╭─ Records supplied
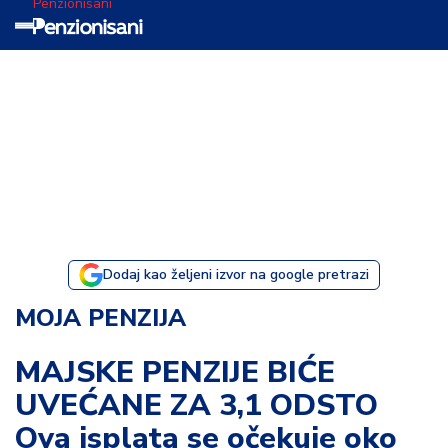
Penzionisani
T
e
m
a
d
a
n
a
Dodaj kao željeni izvor na google pretrazi
I
MOJA PENZIJA
s
p
MAJSKE PENZIJE BIĆE
o
UVEĆANE ZA 3,1 ODSTO
v
e
Ova isplata se očekuje oko
s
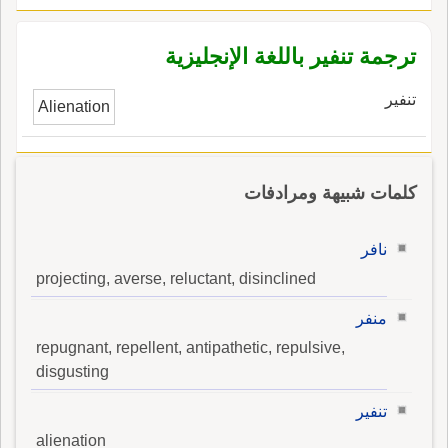
ترجمة تنفير باللغة الإنجليزية
تنفير
Alienation
كلمات شبيهة ومرادفات
نافر
projecting, averse, reluctant, disinclined
منفر
repugnant, repellent, antipathetic, repulsive,
disgusting
تنفير
alienation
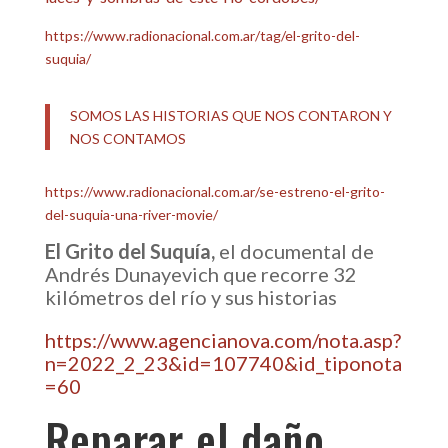
https://www.radionacional.com.ar/tag/el-grito-del-
suquia/
SOMOS LAS HISTORIAS QUE NOS CONTARON Y
NOS CONTAMOS
https://www.radionacional.com.ar/se-estreno-el-grito-
del-suquia-una-river-movie/
El Grito del Suquía,
el documental de
Andrés Dunayevich que recorre 32
kilómetros del río y sus historias
https://www.agencianova.com/nota.asp?
n=2022_2_23&id=107740&id_tiponota
=60
Reparar el daño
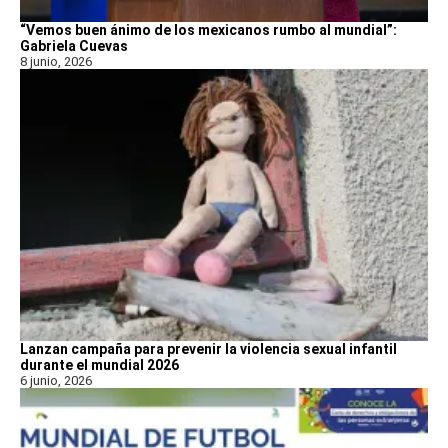
“Vemos buen ánimo de los mexicanos rumbo al mundial”:
Gabriela Cuevas
8 junio, 2026
Lanzan campaña para prevenir la violencia sexual infantil
durante el mundial 2026
6 junio, 2026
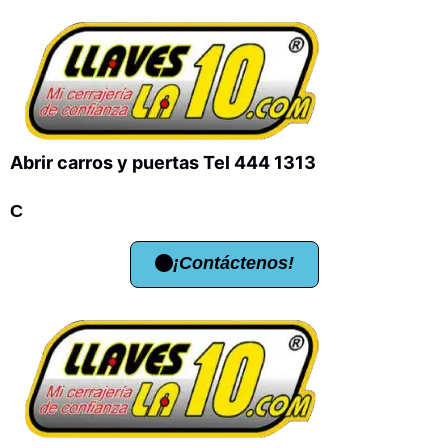
Abrir carros y puertas Tel 444 1313
C
¡Contáctenos!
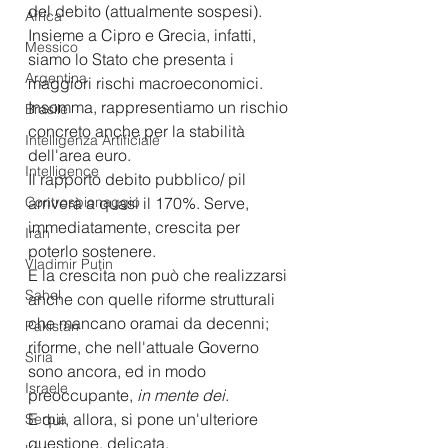
del debito (attualmente sospesi). 
Africa
Insieme a Cipro e Grecia, infatti, 
Messico
siamo lo Stato che presenta i 
Argentina
maggiori rischi macroeconomici. 
Insomma, rappresentiamo un rischio 
Brasile
concreto anche per la stabilità 
Intelligenza Artificiale
dell'area euro. 
Intelligence
Il rapporto debito pubblico/ pil 
Controspionaggio
arriverà a quasi il 170%. Serve, 
immediatamente, crescita per 
Iran
poterlo sostenere.
Vladimir Putin
E la crescita non può che realizzarsi 
Sahel
anche con quelle riforme strutturali 
che mancano oramai da decenni; 
Pakistan
riforme, che nell'attuale Governo 
Siria
sono ancora, ed in modo 
Israele
preoccupante, 
in mente dei
.
E qui, allora, si pone un'ulteriore 
Serbia
questione, delicata.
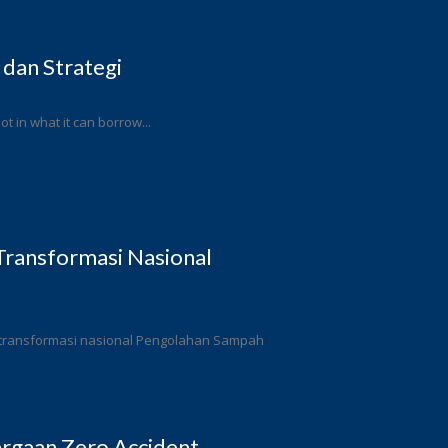
 dan Strategi
ot in what it can borrow...
ransformasi Nasional
 transformasi nasional Pengolahan Sampah
rgaan Zero Accident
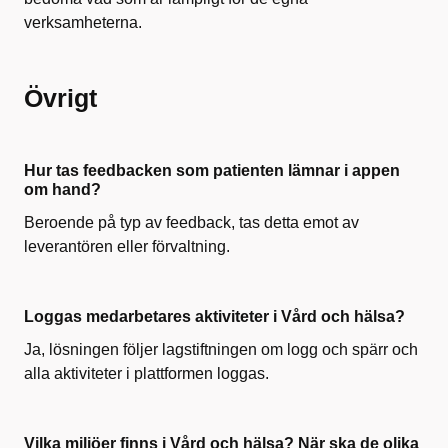
verksamheterna.
Övrigt
Hur tas feedbacken som patienten lämnar i appen
om hand?
Beroende på typ av feedback, tas detta emot av
leverantören eller förvaltning.
Loggas medarbetares aktiviteter i Vård och hälsa?
Ja, l
ösningen följer lagstiftningen om logg och spärr och
alla aktiviteter
i plattformen loggas.
Vilka miljöer finns i Vård och hälsa? När ska de olika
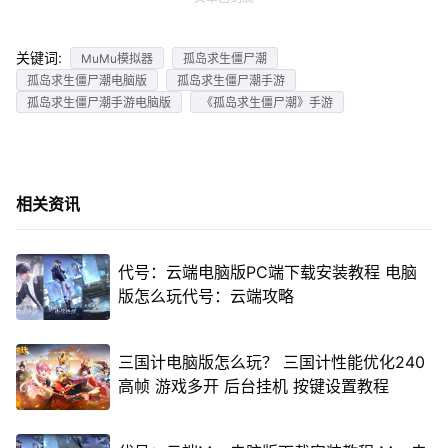
关键词:
MuMu模拟器
孤岛求生僵尸潮
孤岛求生僵尸潮电脑版
孤岛求生僵尸潮手游
孤岛求生僵尸潮手游电脑版
《孤岛求生僵尸潮》手游
相关资讯
代号：云端电脑版PC端下载安装教程 电脑
版怎么玩代号：云端攻略
三国计电脑版怎么玩？ 三国计性能优化240
高帧 游戏多开 后台挂机 按键设置教程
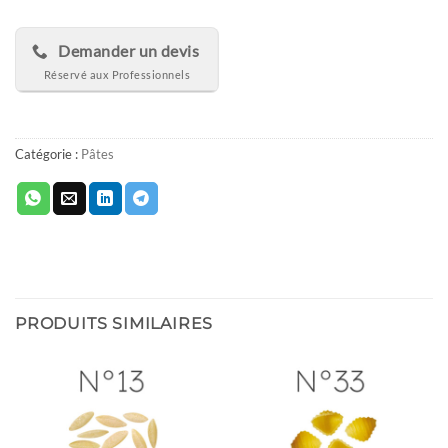
Demander un devis
Catégorie :
Pâtes
PRODUITS SIMILAIRES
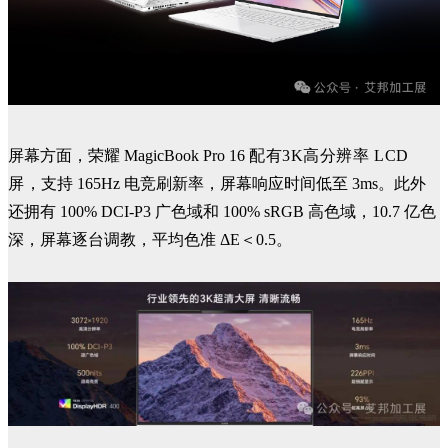
屏幕方面，荣耀 MagicBook Pro 16
配有3K高分辨率 LCD
屏
，支持 165Hz 电竞刷新率，屏幕响应时间低至 3ms。此外
还拥有 100% DCI-P3 广色域和 100% sRGB 高色域，10.7 亿色
深，屏幕逐台调教，平均色准 ΔE＜0.5。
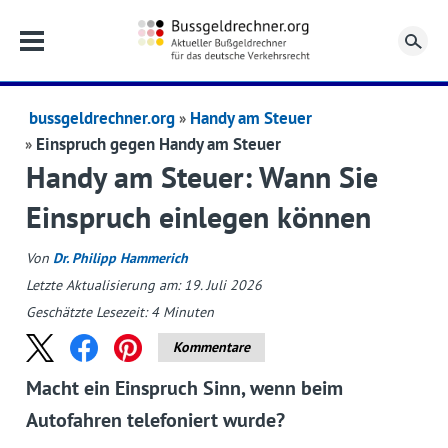
Su
bussgeldrechner.org
Handy am Steuer
Einspruch gegen Handy am Steuer
Handy am Steuer: Wann Sie
Einspruch einlegen können
Von
Dr. Philipp Hammerich
Letzte Aktualisierung am: 19. Juli 2026
Geschätzte Lesezeit:
4
Minuten
Kommentare
Macht ein Einspruch Sinn, wenn beim
Autofahren telefoniert wurde?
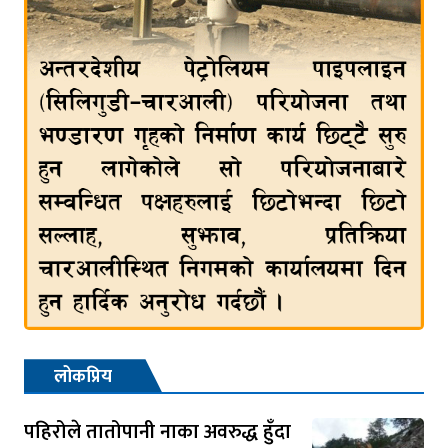
लोकप्रिय
पहिरोले तातोपानी नाका अवरुद्ध हुँदा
╰─
--- Description of the task ---
Pictures aside, the material must be written out word for word.

--- Task answer ---
Penzionisani
T
e
m
a
d
a
n
a
Dodaj kao željeni izvor na google pretrazi
I
MOJA PENZIJA
s
p
MAJSKE PENZIJE BIĆE
o
UVEĆANE ZA 3,1 ODSTO
v
e
Ova isplata se očekuje oko
s
ترجمة تنفير باللغة الإنجليزية
تنفير
Alienation
كلمات شبيهة ومرادفات
نافر
projecting, averse, reluctant, disinclined
منفر
repugnant, repellent, antipathetic, repulsive,
disgusting
تنفير
alienation
https://www.radionacional.com.ar/tag/el-grito-del-
suquia/
SOMOS LAS HISTORIAS QUE NOS CONTARON Y
NOS CONTAMOS
https://www.radionacional.com.ar/se-estreno-el-grito-
del-suquia-una-river-movie/
El Grito del Suquía,
el documental de
Andrés Dunayevich que recorre 32
kilómetros del río y sus historias
https://www.agencianova.com/nota.asp?
n=2022_2_23&id=107740&id_tiponota
=60
Reparar el daño
“Vemos buen ánimo de los mexicanos rumbo al mundial”:
Gabriela Cuevas
8 junio, 2026
Lanzan campaña para prevenir la violencia sexual infantil
durante el mundial 2026
6 junio, 2026
Abrir carros y puertas Tel 444 1313
C
¡Contáctenos!
del debito (attualmente sospesi). 
Africa
Insieme a Cipro e Grecia, infatti, 
Messico
siamo lo Stato che presenta i 
Argentina
maggiori rischi macroeconomici. 
Insomma, rappresentiamo un rischio 
Brasile
concreto anche per la stabilità 
Intelligenza Artificiale
dell'area euro. 
Intelligence
Il rapporto debito pubblico/ pil 
Controspionaggio
arriverà a quasi il 170%. Serve, 
immediatamente, crescita per 
Iran
poterlo sostenere.
Vladimir Putin
E la crescita non può che realizzarsi 
Sahel
anche con quelle riforme strutturali 
che mancano oramai da decenni; 
Pakistan
riforme, che nell'attuale Governo 
Siria
sono ancora, ed in modo 
Israele
preoccupante, 
in mente dei
.
E qui, allora, si pone un'ulteriore 
Serbia
questione, delicata.
 dan Strategi
ot in what it can borrow...
ransformasi Nasional
 transformasi nasional Pengolahan Sampah
rgaan Zero Accident
verksamheterna.
Övrigt
Hur tas feedbacken som patienten lämnar i appen
om hand?
Beroende på typ av feedback, tas detta emot av
leverantören eller förvaltning.
Loggas medarbetares aktiviteter i Vård och hälsa?
Ja, l
ösningen följer lagstiftningen om logg och spärr och
alla aktiviteter
i plattformen loggas.
Vilka miljöer finns i Vård och hälsa? När ska de olika
关键词:
MuMu模拟器
孤岛求生僵尸潮
孤岛求生僵尸潮电脑版
孤岛求生僵尸潮手游
孤岛求生僵尸潮手游电脑版
《孤岛求生僵尸潮》手游
相关资讯
代号：云端电脑版PC端下载安装教程 电脑
版怎么玩代号：云端攻略
三国计电脑版怎么玩？ 三国计性能优化240
高帧 游戏多开 后台挂机 按键设置教程
Demander un devis
Catégorie :
Pâtes
PRODUITS SIMILAIRES
屏幕方面，荣耀 MagicBook Pro 16
配有3K高分辨率 LCD
屏
，支持 165Hz 电竞刷新率，屏幕响应时间低至 3ms。此外
还拥有 100% DCI-P3 广色域和 100% sRGB 高色域，10.7 亿色
深，屏幕逐台调教，平均色准 ΔE＜0.5。
Su
bussgeldrechner.org
Handy am Steuer
Einspruch gegen Handy am Steuer
Handy am Steuer: Wann Sie
Einspruch einlegen können
Von
Dr. Philipp Hammerich
Letzte Aktualisierung am: 19. Juli 2026
Geschätzte Lesezeit:
4
Minuten
Kommentare
Macht ein Einspruch Sinn, wenn beim
Autofahren telefoniert wurde?
लोकप्रिय
पहिरोले तातोपानी नाका अवरुद्ध हुँदा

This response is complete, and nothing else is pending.